- _Dataset records_
━━━
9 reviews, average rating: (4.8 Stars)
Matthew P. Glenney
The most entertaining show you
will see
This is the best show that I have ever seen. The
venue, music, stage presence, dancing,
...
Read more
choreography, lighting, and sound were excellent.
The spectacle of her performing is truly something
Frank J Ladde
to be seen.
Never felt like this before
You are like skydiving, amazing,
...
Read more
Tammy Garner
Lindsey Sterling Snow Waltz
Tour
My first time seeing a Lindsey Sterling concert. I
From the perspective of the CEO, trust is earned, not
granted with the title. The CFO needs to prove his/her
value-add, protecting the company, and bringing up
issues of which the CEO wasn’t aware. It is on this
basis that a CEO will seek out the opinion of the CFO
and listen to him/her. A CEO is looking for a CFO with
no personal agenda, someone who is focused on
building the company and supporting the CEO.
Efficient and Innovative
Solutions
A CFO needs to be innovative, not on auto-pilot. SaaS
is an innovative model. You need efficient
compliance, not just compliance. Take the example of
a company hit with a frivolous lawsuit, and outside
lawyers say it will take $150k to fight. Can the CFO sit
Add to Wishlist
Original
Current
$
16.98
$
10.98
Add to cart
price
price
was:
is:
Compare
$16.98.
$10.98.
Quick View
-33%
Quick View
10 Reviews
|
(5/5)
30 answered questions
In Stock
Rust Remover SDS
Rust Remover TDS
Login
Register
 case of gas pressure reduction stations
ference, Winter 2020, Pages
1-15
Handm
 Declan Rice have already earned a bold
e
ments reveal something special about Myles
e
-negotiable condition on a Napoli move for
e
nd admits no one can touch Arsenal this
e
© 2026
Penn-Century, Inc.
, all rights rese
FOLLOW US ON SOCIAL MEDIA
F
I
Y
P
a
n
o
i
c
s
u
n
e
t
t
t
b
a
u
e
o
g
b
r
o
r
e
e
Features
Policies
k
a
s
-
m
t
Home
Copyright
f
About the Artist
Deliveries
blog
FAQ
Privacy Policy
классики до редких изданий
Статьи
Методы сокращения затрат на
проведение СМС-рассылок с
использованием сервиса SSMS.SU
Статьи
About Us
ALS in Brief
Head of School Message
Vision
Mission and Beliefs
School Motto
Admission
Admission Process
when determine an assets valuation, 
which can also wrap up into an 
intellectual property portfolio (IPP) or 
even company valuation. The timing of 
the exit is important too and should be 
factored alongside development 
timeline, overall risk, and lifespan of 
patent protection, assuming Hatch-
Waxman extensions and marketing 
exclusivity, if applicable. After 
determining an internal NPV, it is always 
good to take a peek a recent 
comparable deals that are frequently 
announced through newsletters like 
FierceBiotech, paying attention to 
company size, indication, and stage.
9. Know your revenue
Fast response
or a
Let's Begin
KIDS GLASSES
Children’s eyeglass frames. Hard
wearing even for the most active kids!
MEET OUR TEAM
━━━
- _Work to complete_
Transcribe each line of the data exactly, skipping none.

- _Answer area_
9 reviews, average rating: (4.8 Stars)
Matthew P. Glenney
The most entertaining show you
will see
This is the best show that I have ever seen. The
venue, music, stage presence, dancing,
...
Read more
choreography, lighting, and sound were excellent.
The spectacle of her performing is truly something
Frank J Ladde
to be seen.
Never felt like this before
You are like skydiving, amazing,
...
Read more
Tammy Garner
Lindsey Sterling Snow Waltz
Tour
My first time seeing a Lindsey Sterling concert. I
From the perspective of the CEO, trust is earned, not
granted with the title. The CFO needs to prove his/her
value-add, protecting the company, and bringing up
issues of which the CEO wasn’t aware. It is on this
basis that a CEO will seek out the opinion of the CFO
and listen to him/her. A CEO is looking for a CFO with
no personal agenda, someone who is focused on
building the company and supporting the CEO.
Efficient and Innovative
Solutions
A CFO needs to be innovative, not on auto-pilot. SaaS
is an innovative model. You need efficient
compliance, not just compliance. Take the example of
a company hit with a frivolous lawsuit, and outside
lawyers say it will take $150k to fight. Can the CFO sit
Add to Wishlist
Original
Current
$
16.98
$
10.98
Add to cart
price
price
was:
is:
Compare
$16.98.
$10.98.
Quick View
-33%
Quick View
10 Reviews
|
(5/5)
30 answered questions
In Stock
Rust Remover SDS
Rust Remover TDS
Login
Register
 case of gas pressure reduction stations
ference, Winter 2020, Pages
1-15
Handm
 Declan Rice have already earned a bold
e
ments reveal something special about Myles
e
-negotiable condition on a Napoli move for
e
nd admits no one can touch Arsenal this
e
© 2026
Penn-Century, Inc.
, all rights rese
FOLLOW US ON SOCIAL MEDIA
F
I
Y
P
a
n
o
i
c
s
u
n
e
t
t
t
b
a
u
e
o
g
b
r
o
r
e
e
Features
Policies
k
a
s
-
m
t
Home
Copyright
f
About the Artist
Deliveries
blog
FAQ
Privacy Policy
классики до редких изданий
Статьи
Методы сокращения затрат на
проведение СМС-рассылок с
использованием сервиса SSMS.SU
Статьи
About Us
ALS in Brief
Head of School Message
Vision
Mission and Beliefs
School Motto
Admission
Admission Process
when determine an assets valuation, 
which can also wrap up into an 
intellectual property portfolio (IPP) or 
even company valuation. The timing of 
the exit is important too and should be 
factored alongside development 
timeline, overall risk, and lifespan of 
patent protection, assuming Hatch-
Waxman extensions and marketing 
exclusivity, if applicable. After 
determining an internal NPV, it is always 
good to take a peek a recent 
comparable deals that are frequently 
announced through newsletters like 
FierceBiotech, paying attention to 
company size, indication, and stage.
9. Know your revenue
Fast response
or a
Let's Begin
KIDS GLASSES
Children’s eyeglass frames. Hard
wearing even for the most active kids!
MEET OUR TEAM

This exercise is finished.